There it was, the quick smile, the dimples. “Nearly five years. Plus a year and a half we lived together before that.” Her hands, small and delicate, toyed with a coffee spoon as she spoke, and the smile faded. “He was so intense. It took me a long time to get used to it, how intense he was about things that mattered to him. I’d almost forgotten about it. Then I saw him earlier this year. I’d written to him, care of Berkeley Street. Just to see how he was doing, what he was up to. They sent the letter to Ollie Schantz and his wife who passed it on to Joe, over in the Bahamas.”
She sat back in the booth, toying with the coffee spoon.
“I’d been involved in . . .” She halted again, looked across the almost deserted restaurant and started over. “I was working for an air conditioning company, they did repairs, installations.” Then she added, like an afterthought, “Before that, I’d met some rough people, hung out with them for a while. It’s not something I’m proud of. And when I found myself all alone I kept thinking about Joe so I wrote him . . .”
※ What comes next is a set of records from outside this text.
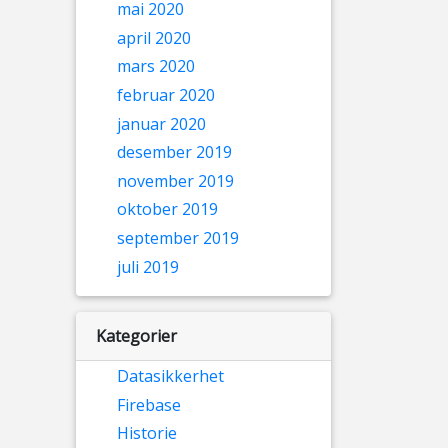
mai 2020
april 2020
mars 2020
februar 2020
januar 2020
desember 2019
november 2019
oktober 2019
september 2019
juli 2019
Kategorier
Datasikkerhet
Firebase
Historie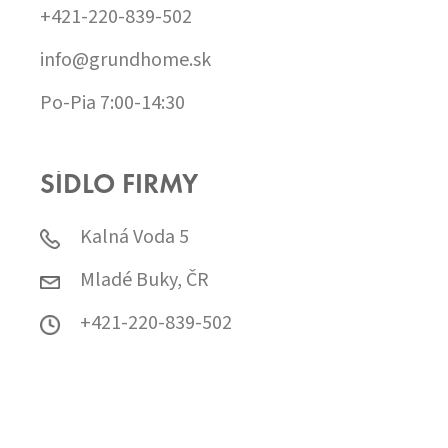
+421-220-839-502
info@grundhome.sk
Po-Pia 7:00-14:30
SÍDLO FIRMY
Kalná Voda 5
Mladé Buky, ČR
+421-220-839-502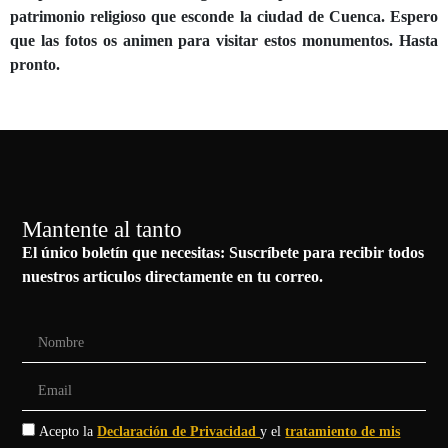
patrimonio religioso que esconde la ciudad de Cuenca. Espero
que las fotos os animen para visitar estos monumentos. Hasta
pronto.
Mantente al tanto
El único boletín que necesitas: Suscríbete para recibir todos
nuestros articulos directamente en tu correo.
Acepto la
Declaración de Privacidad
y el
tratamiento de mis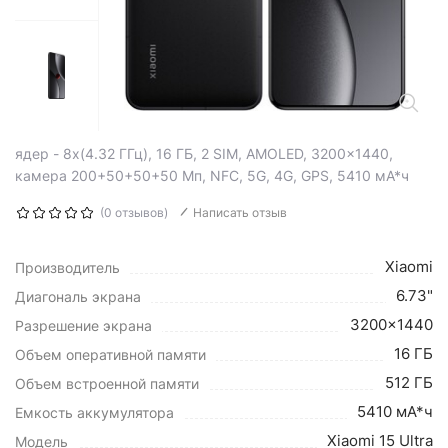
ядер - 8x(4.32 ГГц), 16 ГБ, 2 SIM, AMOLED, 3200x1440,
камера 200+50+50+50 Мп, NFC, 5G, 4G, GPS, 5410 мА*ч
(0 отзывов)
Написать отзыв
Xiaomi
Производитель
6.73"
Диагональ экрана
3200x1440
Разрешение экрана
16 ГБ
Объем оперативной памяти
512 ГБ
Объем встроенной памяти
5410 мА*ч
Емкость аккумулятора
Xiaomi 15 Ultra
Модель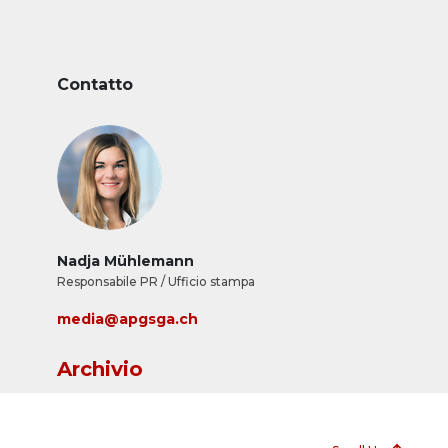
Contatto
Nadja Mühlemann
Responsabile PR / Ufficio stampa
media@apgsga.ch
Archivio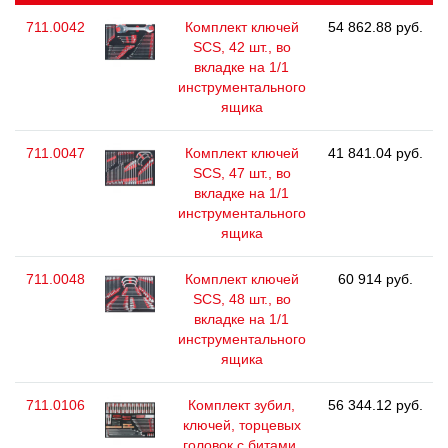
711.0042
Комплект ключей
54 862.88 руб.
SCS, 42 шт., во
вкладке на 1/1
инструментального
ящика
711.0047
Комплект ключей
41 841.04 руб.
SCS, 47 шт., во
вкладке на 1/1
инструментального
ящика
711.0048
Комплект ключей
60 914 руб.
SCS, 48 шт., во
вкладке на 1/1
инструментального
ящика
711.0106
Комплект зубил,
56 344.12 руб.
ключей, торцевых
головок с битами,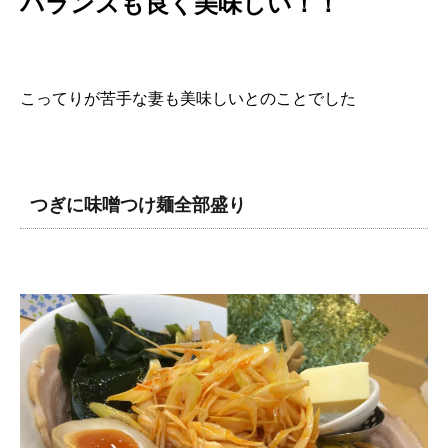
バランスも良く美味しい！！
こってりが苦手な妻も美味しいとのことでした
つぎに味噌つけ麺全部盛り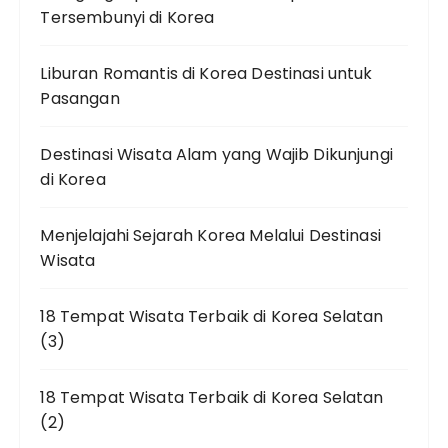
Tersembunyi di Korea
Liburan Romantis di Korea Destinasi untuk
Pasangan
Destinasi Wisata Alam yang Wajib Dikunjungi
di Korea
Menjelajahi Sejarah Korea Melalui Destinasi
Wisata
18 Tempat Wisata Terbaik di Korea Selatan
(3)
18 Tempat Wisata Terbaik di Korea Selatan
(2)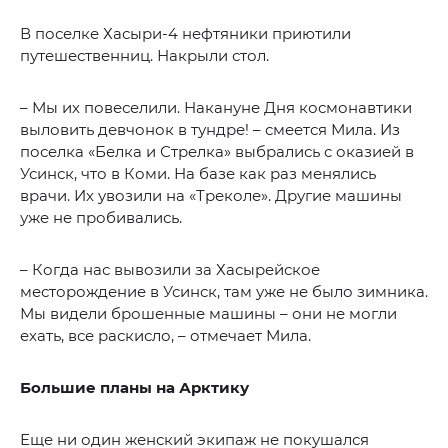
В поселке Хасыри-4 нефтяники приютили
путешественниц. Накрыли стол.
– Мы их повеселили. Накануне Дня космонавтики
выловить девчонок в тундре! – смеется Мила. Из
поселка «Белка и Стрелка» выбрались с оказией в
Усинск, что в Коми. На базе как раз менялись
врачи. Их увозили на «Треколе». Другие машины
уже не пробивались.
– Когда нас вывозили за Хасырейское
месторождение в Усинск, там уже не было зимника.
Мы видели брошенные машины – они не могли
ехать, все раскисло, – отмечает Мила.
Большие планы на Арктику
Еще ни один женский экипаж не покушался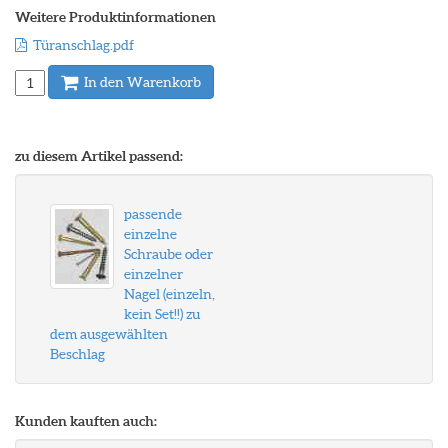
Weitere Produktinformationen
Türanschlag.pdf
In den Warenkorb
zu diesem Artikel passend:
passende
einzelne
Schraube oder
einzelner
Nagel (einzeln,
kein Set!!) zu
dem ausgewählten
Beschlag
Kunden kauften auch: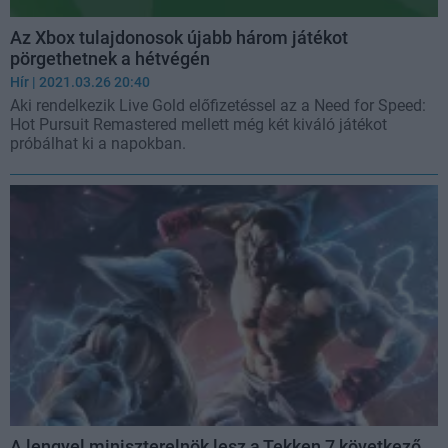
Az Xbox tulajdonosok újabb három játékot
pörgethetnek a hétvégén
Hír
| 2021.03.26 20:40
Aki rendelkezik Live Gold előfizetéssel az a Need for Speed:
Hot Pursuit Remastered mellett még két kiváló játékot
próbálhat ki a napokban.
A lengyel miniszterelnök lesz a Tekken 7 következő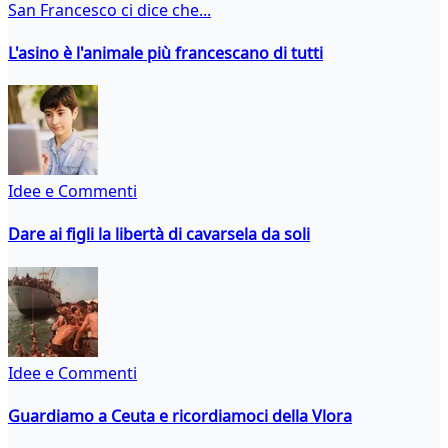
San Francesco ci dice che...
L'asino è l'animale più francescano di tutti
Idee e Commenti
Dare ai figli la libertà di cavarsela da soli
Idee e Commenti
Guardiamo a Ceuta e ricordiamoci della Vlora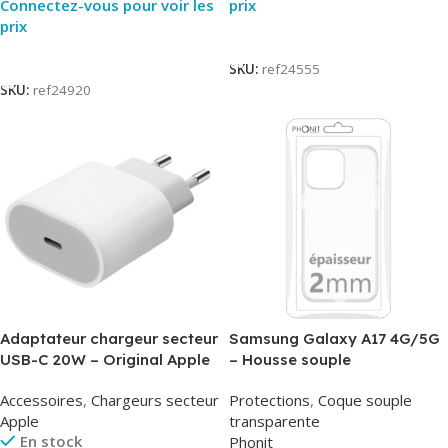
Connectez-vous pour voir les
prix
prix
Lire La Suite
Lire La Suite
SKU:
ref24555
SKU:
ref24920
Adaptateur chargeur secteur
Samsung Galaxy A17 4G/5G
USB-C 20W – Original Apple
– Housse souple
MUVV3ZM/MHJE3ZM – Bulk
transparente – 2mm – Phonit
Accessoires
,
Chargeurs secteur
Protections
,
Coque souple
Apple
transparente
En stock
Phonit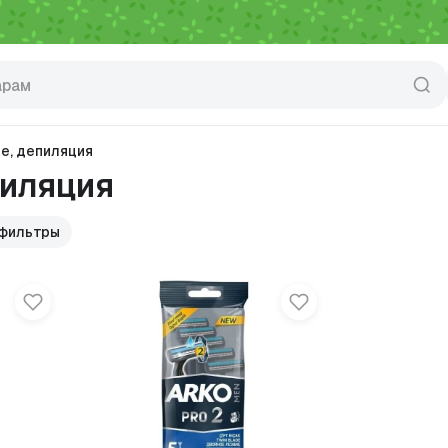
е, депиляция
пиляция
 фильтры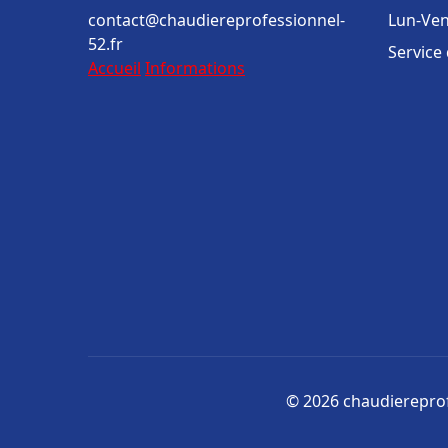
contact@chaudiereprofessionnel-
Lun-Ven
52.fr
Service
Accueil
Informations
© 2026 chaudiereprofe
She reached to pat the back of her hair. “Anyway, I came out of work one day and there he was waiting for me, sitting in some car he’d rented.” A smile that stayed this time, glowing with the memory of him. “He looked good. He looked really good. He’d lost some weight, had a great tan, smiled and laughed a lot. We had dinner and, um . . .” A shrug. “Went down to the Keys that weekend, stayed in a motel on the gulf side. It was nice. It was really nice.” Still smiling. But crying now too. “And then, just like that, when Sunday came he took me back to Coconut Grove and caught a plane to Nassau. I haven’t seen him since.”
“He’s changed,” Tim Fox said. He told her about the Bahamian police report, McGuire’s near-fatal beating on the yacht, the hospital stay, the deportation and the tiny room over the strip club whose patrons came to do more than just look at the young women.
She listened with her mouth partially open and her eyes darting back and forth. “That doesn’t sound like Joe,” she said. “God, that’s not Joe, that’s somebody else.”
“Like I said, he’s changed.”
Micki stared down at her coffee before lifting the cup to her lips. “You don’t really think he killed Heather,” she said in a low voice.
Fox shook his head. “But some people would like to.”
She set the cup down without drinking from it and said, her head lowered, her eyes avoiding Fox’s, “Some people will be happy to know my sister is dead too. Happy and worried at the same time.”
Fox sat back, folded his arms and raised his eyebrows, urging her silently to continue.
She flashed her smile at him in embarrassment. “I know what my sister’s been up to for the past couple of years,” she said. “She didn’t make all of her money from being a photographer’s agent. Not by a long shot.”